The zero-padding depicted above is sized so that RAM starts at a power-of-two offset (this is explained below). As noted in the diagram, the size of the witness scales with the highest memory addressed over the course of the program's execution. In addition to the zero-padding between the "Program I/O" and "RAM" sections, the end of the witness is zero-padded to a power of two.

Handling program I/O

Inputs

Program inputs and outputs (plus the panic and termination bits, which indicate whether the program has panicked or otherwise terminated, respectively) live in the same memory address space as RAM. Program inputs populate the designated input space upon initialization: init memory

The verifier can efficiently compute the MLE of this initial memory state on its own (i.e. in time proportional to the IO size, not the total memory size).

Ouputs and panic

On the other hand, the verifier cannot compute the MLE of the final memory state on its own –– though the program I/O is known to the verifier, the final memory state contains values written to registers/RAM over the course of program execution, which are not known to the verifier.

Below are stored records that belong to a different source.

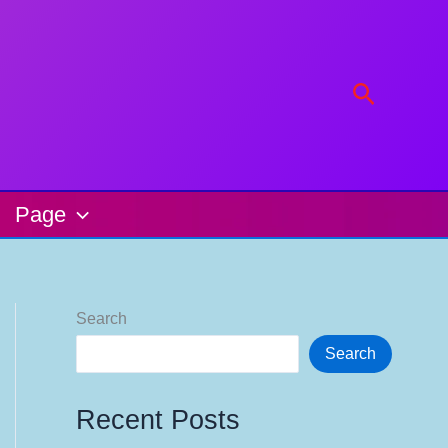
Search
Page
Search
Search
Recent Posts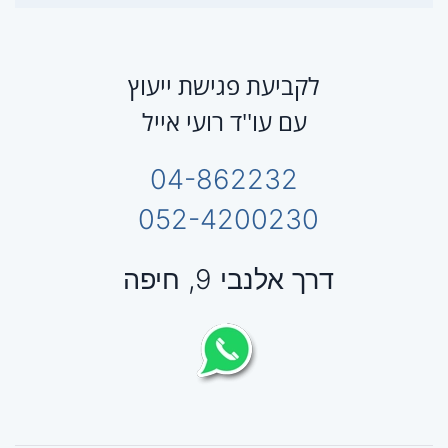
לקביעת פגישת ייעוץ
עם עו''ד רועי אייל
04-862232
052-4200230
דרך אלנבי 9, חיפה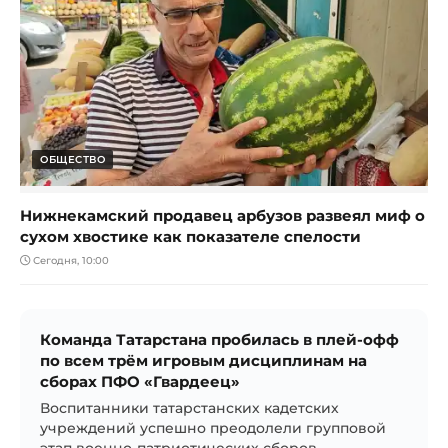
ОБЩЕСТВО
Нижнекамский продавец арбузов развеял миф о
сухом хвостике как показателе спелости
Сегодня, 10:00
Команда Татарстана пробилась в плей-офф
по всем трём игровым дисциплинам на
сборах ПФО «Гвардеец»
Воспитанники татарстанских кадетских
учреждений успешно преодолели групповой
этап военно-патриотических сборов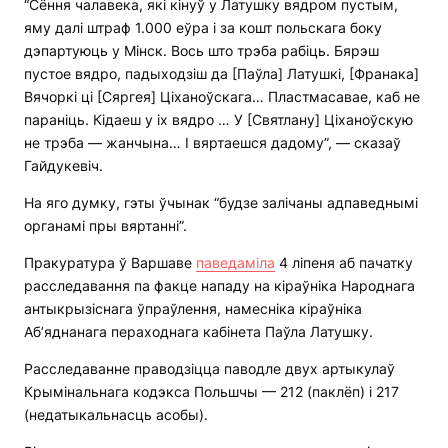
“Сёння чалавека, які кінуў у Латушку вядром пустым,
яму далі штраф 1.000 еўра і за кошт польскага боку
дэпартуюць у Мінск. Вось што трэба рабіць. Бярэш
пустое вядро, падыходзіш да [Паўла] Латушкі, [Франака]
Вячоркі ці [Сяргея] Ціханоўскага… Пластмасавае, каб не
параніць. Кідаеш у іх вядро … У [Святлану] Ціханоўскую
не трэба — жанчына… І вяртаешся дадому”, — сказаў
Гайдукевіч.
На яго думку, гэты ўчынак “будзе залічаны адпаведнымі
органамі пры вяртанні”.
Пракуратура ў Варшаве
паведаміла
4 ліпеня аб пачатку
расследавання па факце нападу на кіраўніка Народнага
антыкрызіснага ўпраўлення, намесніка кіраўніка
Аб’яднанага пераходнага кабінета Паўла Латушку.
Расследаванне праводзіцца паводле двух артыкулаў
Крымінальнага кодэкса Польшчы — 212 (паклёп) і 217
(недатыкальнасць асобы).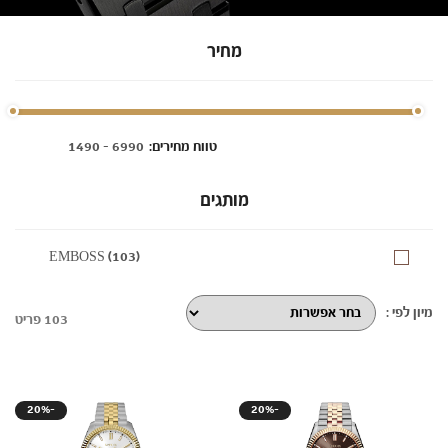
מחיר
:טווח מחירים
מותגים
EMBOSS (103)
מיון לפי :
103 פריט
20%-
20%-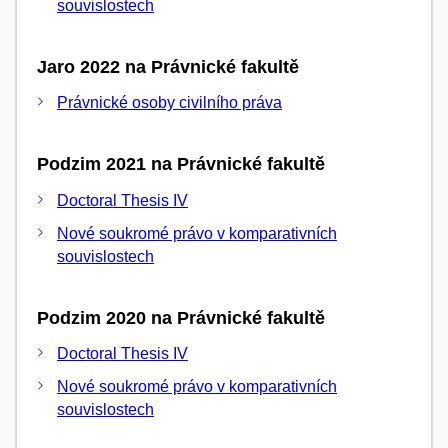
souvislostech
Jaro 2022 na Právnické fakultě
Právnické osoby civilního práva
Podzim 2021 na Právnické fakultě
Doctoral Thesis IV
Nové soukromé právo v komparativních
souvislostech
Podzim 2020 na Právnické fakultě
Doctoral Thesis IV
Nové soukromé právo v komparativních
souvislostech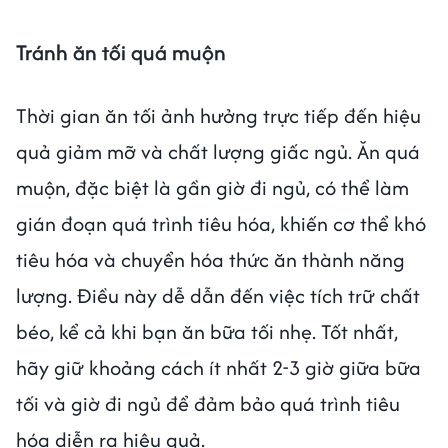
Tránh ăn tối quá muộn
Thời gian ăn tối ảnh hưởng trực tiếp đến hiệu
quả giảm mỡ và chất lượng giấc ngủ. Ăn quá
muộn, đặc biệt là gần giờ đi ngủ, có thể làm
gián đoạn quá trình tiêu hóa, khiến cơ thể khó
tiêu hóa và chuyển hóa thức ăn thành năng
lượng. Điều này dễ dẫn đến việc tích trữ chất
béo, kể cả khi bạn ăn bữa tối nhẹ. Tốt nhất,
hãy giữ khoảng cách ít nhất 2-3 giờ giữa bữa
tối và giờ đi ngủ để đảm bảo quá trình tiêu
hóa diễn ra hiệu quả.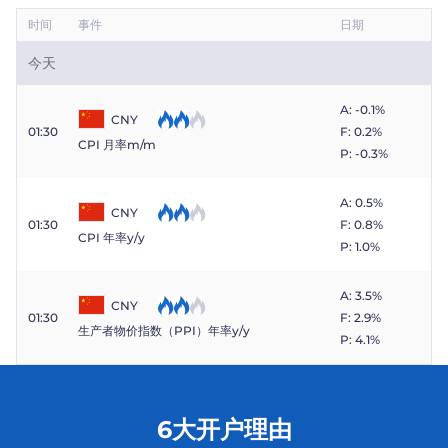
Trader
时间
事件
日期
今天
A: -0.1%
CNY
01:30
F: 0.2%
CPI 月率m/m
P: -0.3%
A: 0.5%
CNY
01:30
F: 0.8%
CPI 年率y/y
P: 1.0%
A: 3.5%
CNY
01:30
F: 2.9%
生产者物价指数（PPI）年率y/y
P: 4.1%
6大开户理由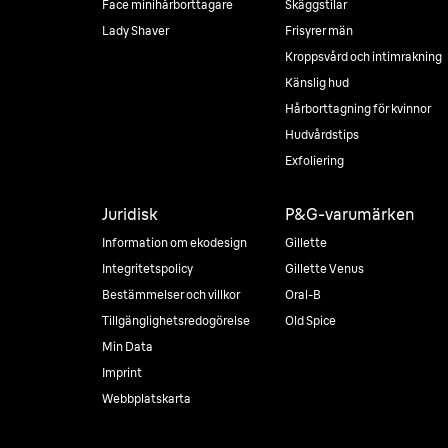
Face minihårborttagare
Skäggstilar
Lady Shaver
Frisyrer män
Kroppsvård och intimrakning
Känslig hud
Hårborttagning för kvinnor
Hudvårdstips
Exfoliering
Juridisk
P&G-varumärken
Information om ekodesign
Gillette
Integritetspolicy
Gillette Venus
Bestämmelser och villkor
Oral-B
Tillgänglighetsredogörelse
Old Spice
Min Data
Imprint
Webbplatskarta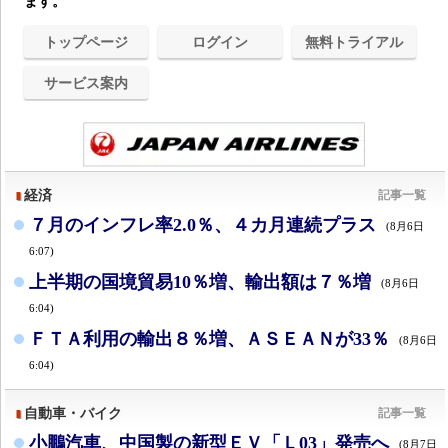
ます。
トップページ
ログイン
無料トライアル
サービス案内
経済
記事一覧
７月のインフレ率2.0％、４カ月連続プラス
(8月6日
6:07)
上半期の国境貿易10％増、輸出額は７％増
(8月6日
6:04)
ＦＴＡ利用の輸出８％増、ＡＳＥＡＮが33％
(8月6日
6:04)
自動車・バイク
記事一覧
小鵬汽車、中国製の新型ＥＶ「Ｌ03」発売へ
(8月7日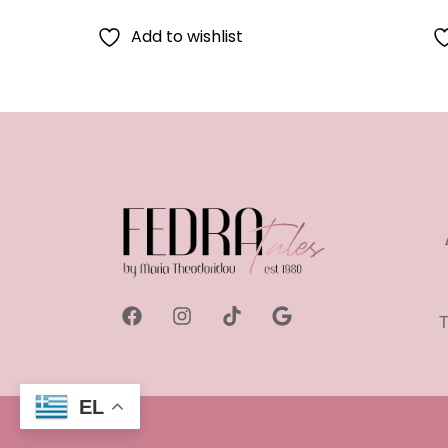
Add to wishlist
Τ
EL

The verifier is, however, able to compute the MLE of the program I/O values (padded on both sides with zeros) –– this is denoted v_io below. If the prover is honest, then the final memory state (v_final below) should agree with v_io at the indices corresponding to program I/O.

final memory

To enforce this, we invoke the sumcheck protocol to perform a "zero-check" on the difference between v_final and v_io:

final memory

This also motivates the zero-padding between the "Program I/O" and "RAM" sections of the witness. The zero-padding ensures that both input_start and ram_witness_offset are powers of two, which makes it easier for the verifier to compute the MLEs of v_init and v_io.

Timestamp range check

Registers and RAM are writable memory, which introduces additional requirements compared to offline memory checking in a read-only context.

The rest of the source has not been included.